Department of Computer Science and Engineering
As digital cameras with Global Positioning System (GPS) capability become available and people geotag their photos using other means, it is of great interest to annotate semantic events (e.g., hiking, skiing, party) characterized by a collection of geotagged photos with timestamps and GPS information at the capture. We address this emerging event classification problem by mining informative features derived from image contents and spatio-temporal traces of GPS coordinates that characterize the underlying movement patterns of various event types, both based on the entire collection as opposed to individual photos. Considering that events are better described by the co-occurrence of objects and scenes, we bundle primitive features such as color and texture histograms or GPS features to form the discriminative compositional feature. A data mining method is proposed to efficiently discover discriminative compositional features of small classification errors.
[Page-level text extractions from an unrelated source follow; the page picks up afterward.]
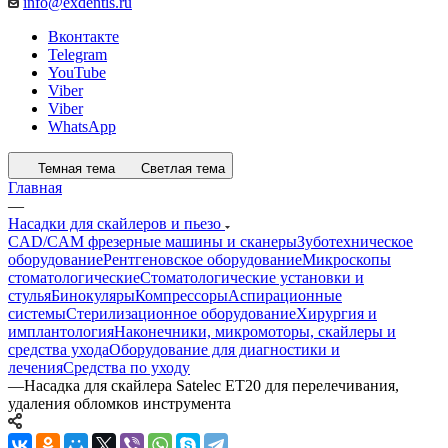
info@exdentis.ru
Вконтакте
Telegram
YouTube
Viber
Viber
WhatsApp
Темная тема
Светлая тема
Главная
—
Насадки для скайлеров и пьезо
CAD/CAM фрезерные машины и сканеры
Зуботехническое
оборудование
Рентгеновское оборудование
Микроскопы
стоматологические
Стоматологические установки и
стулья
Бинокуляры
Компрессоры
Аспирационные
системы
Стерилизационное оборудование
Хирургия и
имплантология
Наконечники, микромоторы, скайлеры и
средства ухода
Оборудование для диагностики и
лечения
Средства по уходу
—
Насадка для скайлера Satelec ET20 для перелечивания,
удаления обломков инструмента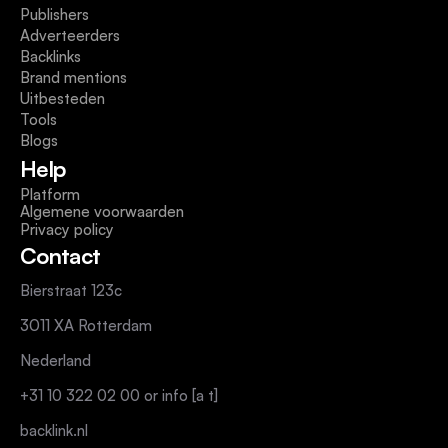
Publishers
Adverteerders
Backlinks
Brand mentions
Uitbesteden
Tools
Blogs
Help
Platform
Algemene voorwaarden
Privacy policy
Contact
Bierstraat 123c
3011 XA Rotterdam
Nederland
+31 10 322 02 00 or info [a t]
backlink.nl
A theoretical analysis is also presented to guide the selection of the data mining parameters. Upon compositional feature mining, we perform the multiclass AdaBoost to further integrate the mined compositional features. Finally, the GPS and visual modalities are united through a confidence-based fusion. Based on a dataset of more than 3000 geotagged images, experimental results have shown the synergy of all of the components in our proposed approach to event classification.
Yuan, Junsong, Jiebo Luo, and Ying Wu. "Mining compositional features from GPS and visual cues for event recognition in photo collections." IEEE Transactions on Multimedia 12.7 (2010): 705-716.